6 Under no circumstances may the pre-pay option be the only option offered to employees on FMLA leave. The employer may offer the pre-pay option to employees on FMLA leave even if such option is not offered to employees on other types of unpaid leave.
7 “Pay-as-you-go” Option. Under this option, employees pay their portion of the health care costs according to a payment schedule. This schedule may be (1) the same as the schedule that would be in effect if they were not on FMLA leave; (2) the same schedule upon which COBRA payments would be made (
see Q
368); (3) the same schedule as applies to other employees on other, unpaid non-FMLA leave; or (4) any other schedule that (a) the employee and the employer voluntarily agree upon and (b) is not inconsistent with the regulations. The employer may not offer employees on FMLA leave only the pre-pay option and the catch-up option if the pay- as-you-go option is offered to employees on unpaid non-FMLA leave.
8 “Catch-up” Option. Under this option, an employer continues providing coverage during FMLA leave. The catch-up option may be the sole option offered by the employer only if it is the sole option offered to employees on unpaid non-FMLA leave.
9 In general, the employer and the employee must agree in advance that (1) coverage will continue during the FMLA leave, (2) the employer assumes responsibility for the payment of employee’s portion of the health care costs during the FMLA leave, and (3) the employee will repay such amounts when he returns from FMLA leave.
Planning Point: Many states have developed their own state-level paid family and medical leave programs (PFML programs). That raised questions over how these programs are treated for federal and employment tax purposes. The IRS clarified that employer contributions to state PFML programs are excluded from employees' income and not subject to FICA, FUTA or federal tax withholding. Employer contributions are treated as after-tax contributions. However, if the employer makes the employee's required contribution on their behalf, that contribution is included in the employee's compensation and subject to FICA, FUTA and federal tax withholding. When employees receive benefits under state PFML programs, they are treated as compensation to the extent they are designed to replace the employee's wages (unless the amounts qualify for exclusion based on the rules governing accident and health plans, meaning that they're paid for medical reasons). Importantly, the tax treatment of benefits will vary depending on whether they are paid for family or medical reasons.10 Employer’s Right of Recoupment. An employer is not required to continue the coverage of an employee on FMLA leave who fails to make the required premium payments when due. But if the employer
does continue coverage, the employer is entitled to recoup the missed payments under the “catch-up” option, without the employee’s prior agreement.

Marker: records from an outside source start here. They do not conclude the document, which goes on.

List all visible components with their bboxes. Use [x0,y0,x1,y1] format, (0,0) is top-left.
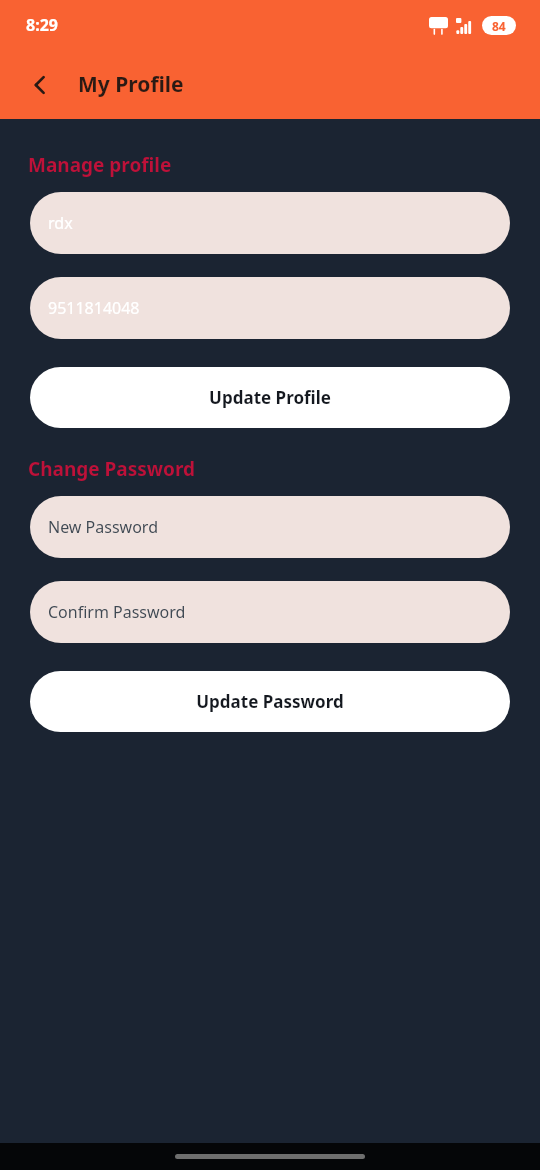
staticText: Confirm Password [48,601,186,623]
staticText: rdx [48,212,73,234]
button[interactable]: Back [14,59,66,111]
button[interactable]: Confirm Password [30,581,510,643]
button[interactable]: rdx [30,192,510,254]
staticText: Update Password [196,690,344,713]
staticText: 9511814048 [48,297,140,319]
staticText: 8:29 [26,14,58,36]
staticText: Change Password [28,456,196,482]
staticText: My Profile [78,70,184,99]
staticText: 84 [492,18,506,34]
button[interactable]: New Password [30,496,510,558]
button[interactable]: Update Password [30,671,510,732]
staticText: Update Profile [209,386,331,409]
staticText: Manage profile [28,152,172,178]
button[interactable]: Update Profile [30,367,510,428]
staticText: New Password [48,516,158,538]
button[interactable]: 9511814048 [30,277,510,339]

11 Health FSAs. Health FSAs are generally subject to the same payment rules as traditional cafeteria plans.
12 The regulations do not make clear whether the employer’s right of recoupment, discussed above, applies to health FSAs. If so, it would appear to represent a significant departure from the general risk-shifting rule applicable to health FSAs.
1. Treas. Reg. § 1.125-3, A-3(b).
2. Treas. Reg. § 1.125-3, A-2.
3. Treas. Reg. § 1.125-3, A-3(a).
4. Treas. Reg. § 1.125-3, A-4.
5. Treas. Reg. § 1.125-3, A-5.
6. Treas. Reg. § 1.125-3(a)(1)(i).
7. Treas. Reg. § 1.125-3, A-3(b)(1).
8. Treas. Reg. § 1.125-3, A-3.
9. Treas. Reg. § 1.125-3, A-3.
10.
Rev. Rul. 2025-4. 11. Treas. Reg. § 1.125-3, A-3(a).
12. Treas. Reg. § 1.125-3, A-6(a)(1).